From the skimr package, Table 2 shows us the main characteristics of our raw training data. There are no missing values and it has a 100% fill rate. All variables are of the type character. The Consumer complaint narrative has the most unique values, followed unique Zip code. Looking at the ‘Submitted via’ feature we notice that there is only one unique value.

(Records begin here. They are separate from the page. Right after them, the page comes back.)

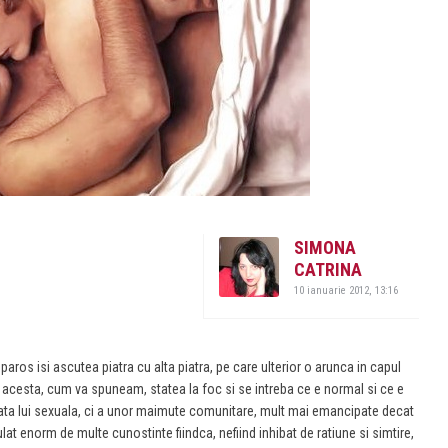
SIMONA
CATRINA
10 ianuarie 2012, 13:16
aros isi ascutea piatra cu alta piatra, pe care ulterior o arunca in capul
l acesta, cum va spuneam, statea la foc si se intreba ce e normal si ce e
 viata lui sexuala, ci a unor maimute comunitare, mult mai emancipate decat
at enorm de multe cunostinte fiindca, nefiind inhibat de ratiune si simtire,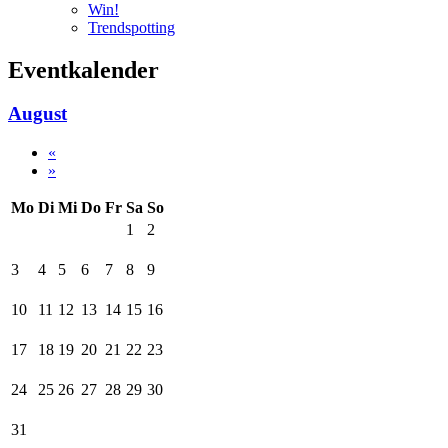
Win!
Trendspotting
Eventkalender
August
«
»
Mo
Di
Mi
Do
Fr
Sa
So
1
2
3
4
5
6
7
8
9
10
11
12
13
14
15
16
17
18
19
20
21
22
23
24
25
26
27
28
29
30
31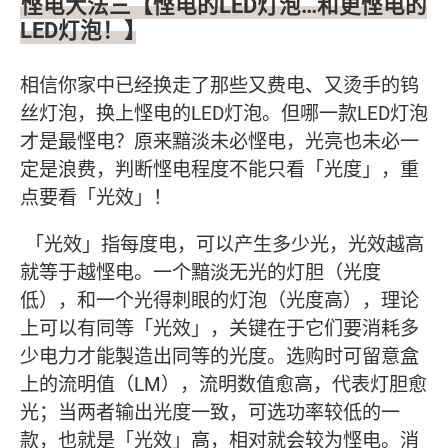
悭电大法三【悭电的LED灯泡…和更悭电的
LED灯泡！】
相信你家中已经换走了那些又费电、又烫手的钨
丝灯泡，换上悭电的LED灯泡。但哪一款LED灯泡
才是最悭电？原来黯淡未必悭电，光亮也未必一
定是浪费，判断悭电程度不能只看「光度」，重
点要看「光效」！
「光效」指每度电，可以产生多少光，光效越高
就等于越悭电。一个黯淡无光的灯胆（光度
低），和一个光得刺眼的灯泡（光度高），理论
上可以有同等「光效」，关键在于它们要消耗多
少电力才能製造出同等的光度。选购时可留意盒
上的流明值（LM），流明数值愈高，代表灯胆愈
光；当两者输出光度一致，可选功率较低的一
款，也就是「光效」高，相对就会较为悭电。消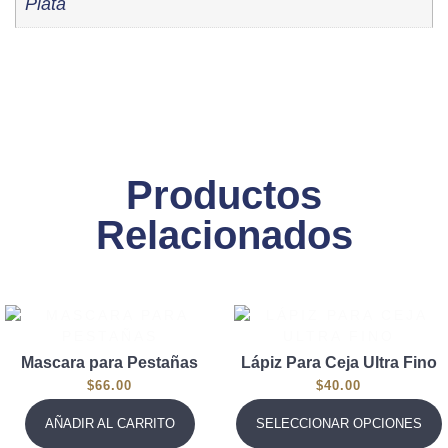
Plata
Productos
Relacionados
Mascara para Pestañas
Lápiz Para Ceja Ultra Fino
$
66.00
$
40.00
AÑADIR AL CARRITO
SELECCIONAR OPCIONES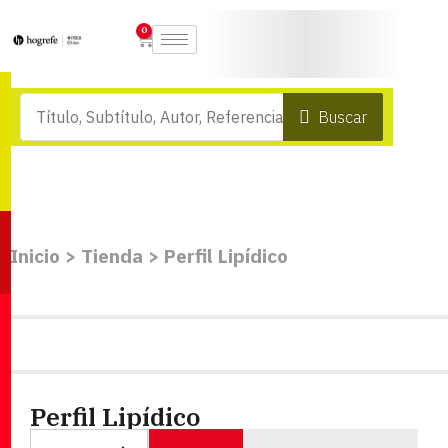
0
Buscar
Inicio
>
Tienda
>
Perfil Lipídico
Perfil Lipídico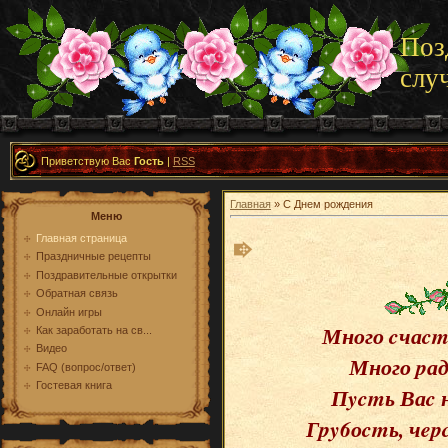
Поз
слу
Приветствую Вас
Гость
|
RSS
Главная
» С Днем рождения
Меню
Главная страница
Праздничные рецепты
Поздравительные открытки
Обратная связь
Онлайн игры
Много cчаcmь
Как заработать на св...
Видео
Много pад
FAQ (вопрос/ответ)
Гостевая книга
Пycmь Ваc н
Гpy6оcmь, чep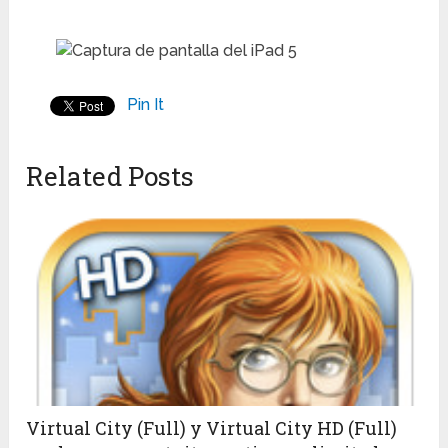
Pin It
Related Posts
Virtual City (Full) y Virtual City HD (Full)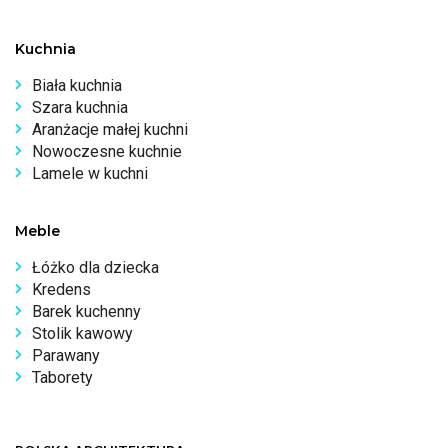
Kuchnia
Biała kuchnia
Szara kuchnia
Aranżacje małej kuchni
Nowoczesne kuchnie
Lamele w kuchni
Meble
Łóżko dla dziecka
Kredens
Barek kuchenny
Stolik kawowy
Parawany
Taborety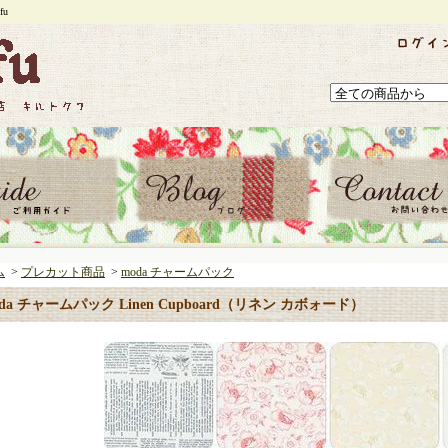
u
ム
>
プレカット商品
>
moda チャームパック
da チャームパック Linen Cupboard（リネン カボォード）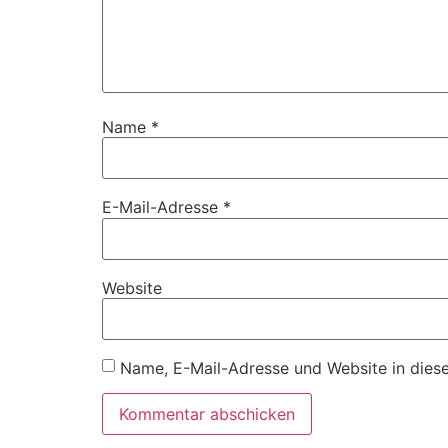
Name
*
E-Mail-Adresse
*
Website
Name, E-Mail-Adresse und Website in dies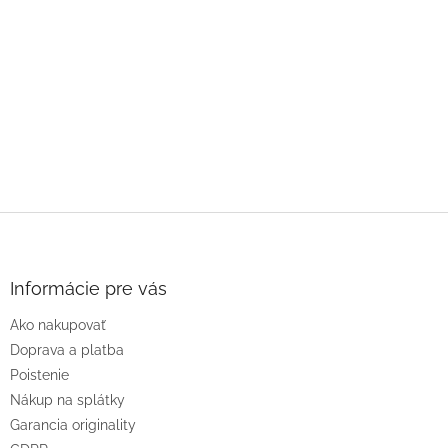
Z
á
p
ä
Informácie pre vás
t
Ako nakupovať
i
e
Doprava a platba
Poistenie
Nákup na splátky
Garancia originality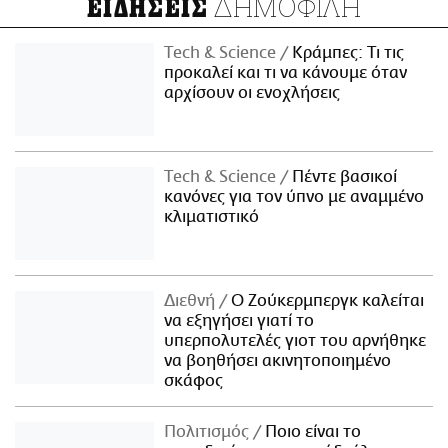
ΔΗΜΟΦΙΛΗ
ΕΙΔΗΣΕΙΣ
Τech & Science
Κράμπες: Τι τις
προκαλεί και τι να κάνουμε όταν
αρχίσουν οι ενοχλήσεις
Τech & Science
Πέντε βασικοί
κανόνες για τον ύπνο με αναμμένο
κλιματιστικό
Διεθνή
Ο Ζούκερμπεργκ καλείται
να εξηγήσει γιατί το
υπερπολυτελές γιοτ του αρνήθηκε
να βοηθήσει ακινητοποιημένο
σκάφος
Πολιτισμός
Ποιο είναι το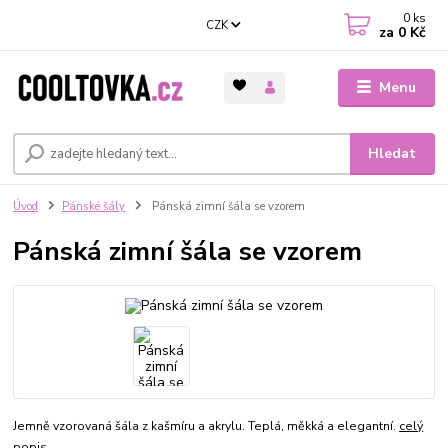
0
ks
CZK
za
0 Kč
Menu
Hledat
Úvod
Pánské šály
Pánská zimní šála se vzorem
Pánská zimní šála se vzorem
Jemně vzorovaná šála z kašmíru a akrylu. Teplá, měkká a elegantní.
celý
popis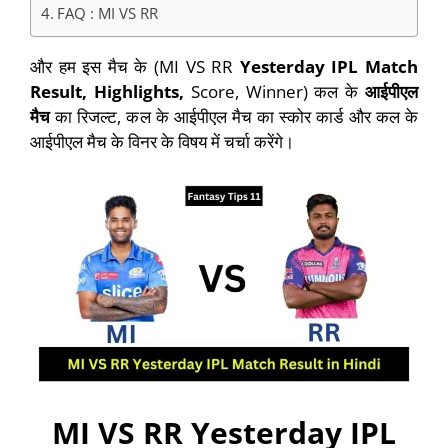
FAQ : MI VS RR
और हम इस मैच के (MI VS RR
Yesterday IPL Match
Result, Highlights,
Score, Winner) कल के
आईपीएल
मैच
का रिजल्ट, कल के आईपीएल मैच का स्कोर कार्ड और कल के
आईपीएल मैच के विनर के विषय में चर्चा करेंगे।
MI VS RR Yesterday IPL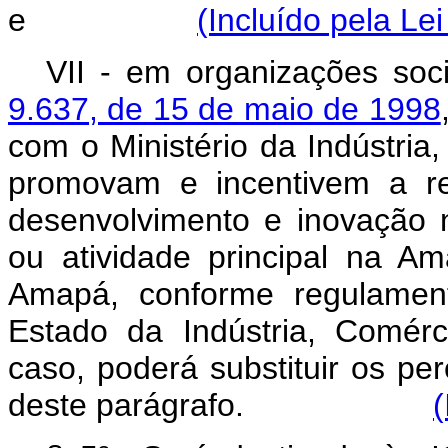
e
(Incluído pela Le
VII - em organizações soc
9.637, de 15 de maio de 1998
com o Ministério da Indústria
promovam e incentivem a re
desenvolvimento e inovação
ou atividade principal na A
Amapá, conforme regulament
Estado da Indústria, Comérc
caso, poderá substituir os per
deste parágrafo.
(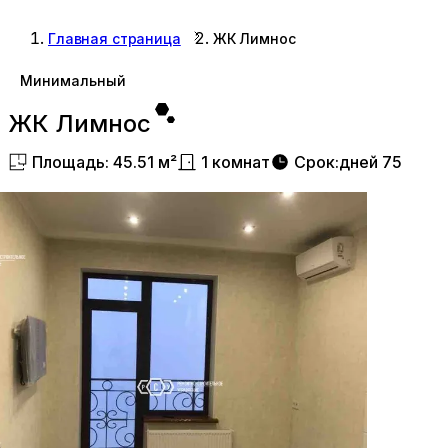
Главная страница
ЖК Лимнос
Минимальный
ЖК Лимнос
Площадь
:
45.51
м²
1
комнат
Срок
:
дней
75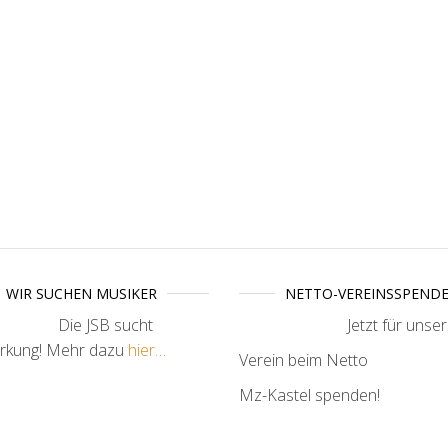
WIR SUCHEN MUSIKER
NETTO-VEREINSSPEND
Die JSB sucht
Jetzt für unse
ärkung! Mehr dazu
hier…
Verein beim Netto
Mz-Kastel spenden!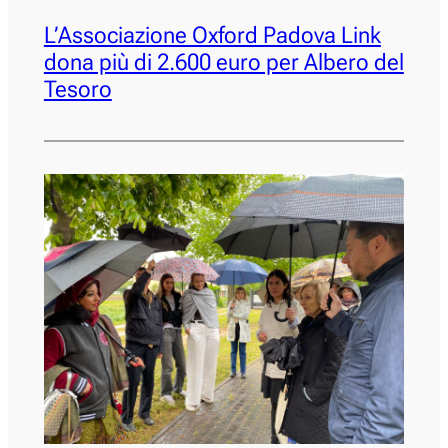
L’Associazione Oxford Padova Link
dona più di 2.600 euro per Albero del
Tesoro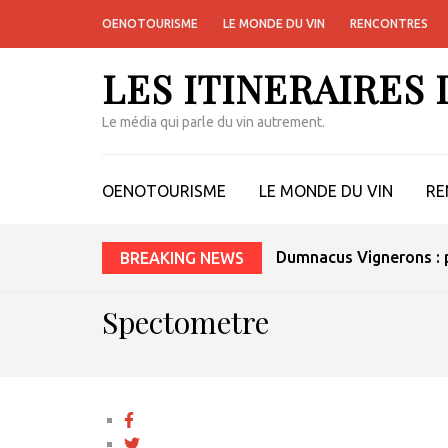
OENOTOURISME
LE MONDE DU VIN
RENCONTRES
LES ITINERAIRES
Le média qui parle du vin autrement.
OENOTOURISME
LE MONDE DU VIN
RE
Dumnacus Vignerons : p
BREAKING NEWS
Spectometre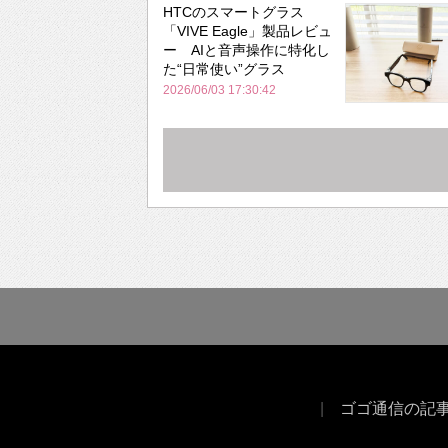
HTCのスマートグラス
「VIVE Eagle」製品レビュ
ー AIと音声操作に特化し
た“日常使い”グラス
2026/06/03 17:30:42
ゴゴ通信の記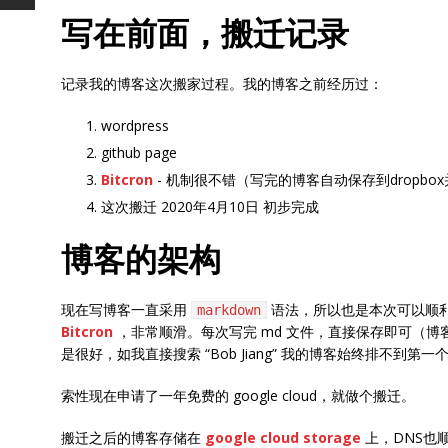
写在前面，搬迁记录
记录我的博客这次搬家过程。我的博客之前经历过：
wordpress
github page
Bitcron
- 机制很不错（写完的博客自动保存到dropb
这次搬迁 2020年4月10日 初步完成
博客的架构
现在写博客一直采用
语法，所以也是本次可以顺利
markdown
Bitcron
，非常顺滑。每次写完 md 文件，直接保存即可（
是很好，如我直接搜索 “Bob Jiang” 我的博客始终排不到第一
索性现在申请了一年免费的 google cloud，就做个搬迁。
搬迁之后的博客存储在
google cloud storage
上，DNS也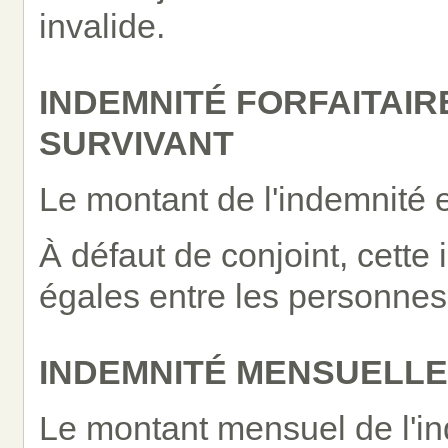
invalide.
INDEMNITÉ FORFAITAIR
SURVIVANT
Le montant de l'indemnité e
À défaut de conjoint, cette 
égales entre les personnes 
INDEMNITÉ MENSUELLE
Le montant mensuel de l'in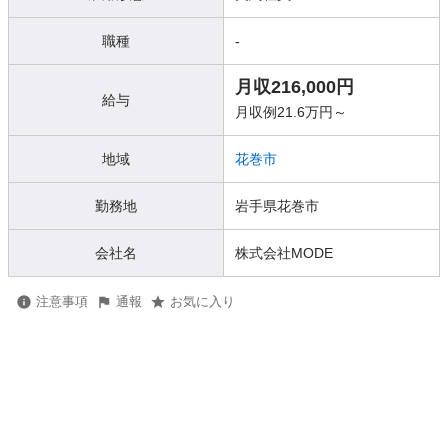
職種
-
月収216,000円
給与
月収例21.6万円～
地域
花巻市
勤務地
岩手県花巻市
会社名
株式会社MODE
注意事項
通報
お気に入り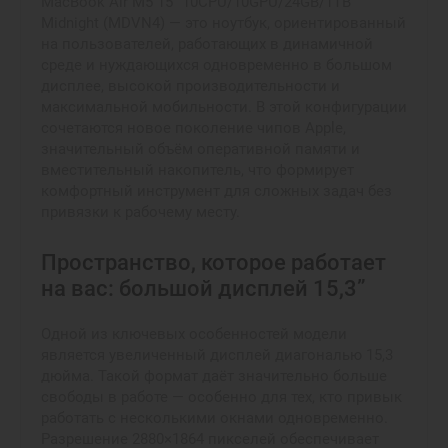
MacBook Air M5 15” 10CPU/10GPU/24GB/1TB
Midnight (MDVN4) — это ноутбук, ориентированный
на пользователей, работающих в динамичной
среде и нуждающихся одновременно в большом
дисплее, высокой производительности и
максимальной мобильности. В этой конфигурации
сочетаются новое поколение чипов Apple,
значительный объём оперативной памяти и
вместительный накопитель, что формирует
комфортный инструмент для сложных задач без
привязки к рабочему месту.
Пространство, которое работает
на вас: большой дисплей 15,3”
Одной из ключевых особенностей модели
является увеличенный дисплей диагональю 15,3
дюйма. Такой формат даёт значительно больше
свободы в работе — особенно для тех, кто привык
работать с несколькими окнами одновременно.
Разрешение 2880×1864 пикселей обеспечивает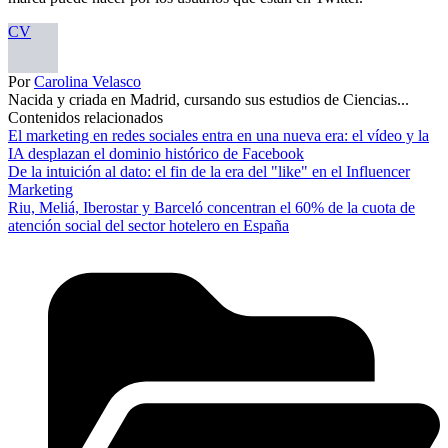
CV
Por
Carolina Velasco
Nacida y criada en Madrid, cursando sus estudios de Ciencias...
Contenidos relacionados
El marketing en redes sociales entra en una nueva era: el vídeo y la
IA desplazan el dominio histórico de Facebook
De la intuición al dato: el fin de la era del "like" en el Influencer
Marketing
Riu, Meliá, Iberostar y Barceló concentran el 60% de la cuota de
atención social del sector hotelero en España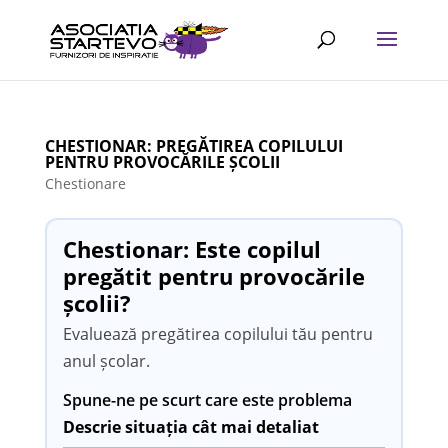
CHESTIONAR: PREGĂTIREA COPILULUI
PENTRU PROVOCĂRILE ȘCOLII
Chestionare
Chestionar: Este copilul
pregătit pentru provocările
școlii?
Evaluează pregătirea copilului tău pentru
anul școlar.
Spune-ne pe scurt care este problema
Descrie situația cât mai detaliat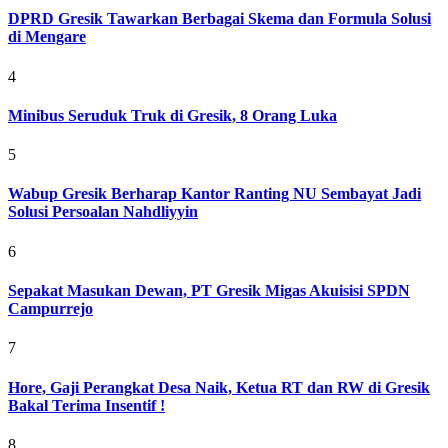
DPRD Gresik Tawarkan Berbagai Skema dan Formula Solusi
di Mengare
4
Minibus Seruduk Truk di Gresik, 8 Orang Luka
5
Wabup Gresik Berharap Kantor Ranting NU Sembayat Jadi
Solusi Persoalan Nahdliyyin
6
Sepakat Masukan Dewan, PT Gresik Migas Akuisisi SPDN
Campurrejo
7
Hore, Gaji Perangkat Desa Naik, Ketua RT dan RW di Gresik
Bakal Terima Insentif !
8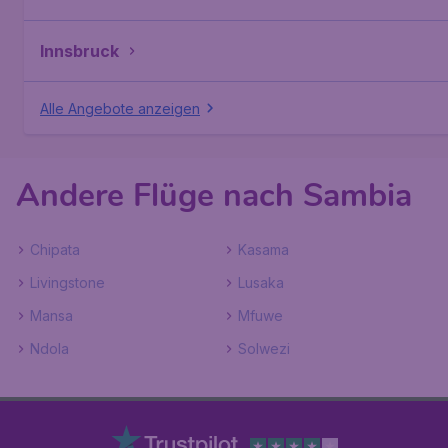
Innsbruck
Alle Angebote anzeigen
Andere Flüge nach Sambia
Chipata
Kasama
Livingstone
Lusaka
Mansa
Mfuwe
Ndola
Solwezi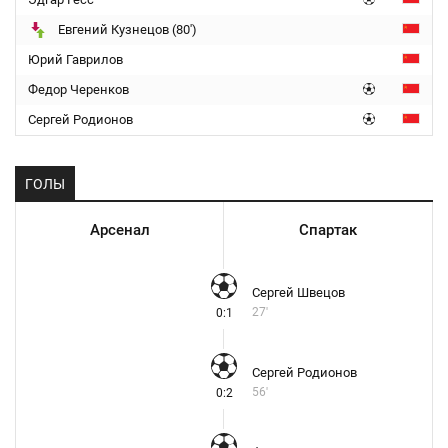
Евгений Кузнецов (80')
Юрий Гаврилов
Федор Черенков
Сергей Родионов
ГОЛЫ
Арсенал
Спартак
Сергей Швецов
27'
0:1
Сергей Родионов
56'
0:2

Further inspection shows that every entry is “Web”. Since this will offer nothing in terms of predictive power we will drop this feature.
| type | variable | n_missing | complete_rate | min | max | empty | n_unique | whitespace |
|---|---|---|---|---|---|---|---|---|
| character | Product | 0 | 1 | 8 | 27 | 0 | 4 | 0 |
| character | Consumer complaint narrative | 0 | 1 | 12 | 32317 | 0 | 90240 | 0 |
| character | Company | 0 | 1 | 4 | 82 | 0 | 1497 | 0 |
| character | State | 0 | 1 | 2 | 36 | 0 | 62 | 0 |
| character | ZIP code | 0 | 1 | 4 | 5 | 0 | 5484 | 0 |
| character | Submitted via | 0 | 1 | 3 | 3 | 0 | 1 | 0 |
Tidy - product names: credit_card, mortgage, student_loan, vehicle
The zip_code feature currently have 5484 unique values. Some of those values are an identifiable 5-digit zip code, some are listed as “none”, and others have only the first 3-digits and XX for the last two digits. From Wikipedia, the very first digit of the U.S. zip code denotes a region. The second and third digit represent the sectional center facility (or localized processing center). The fourth and fifth represent the area of the city/town/village. If we select the first 3 digits of the zip_code, then we get 832 unique identifiers. In terms of time complexity 832 dummy encodings is way too many. Therefore, we will reduce zip_code to only the first number using str_extract() from the stringr package. The new feature consists of the ten digits 0-9 and ‘N’ as a place holder for “none”. This new feature is named zip_region.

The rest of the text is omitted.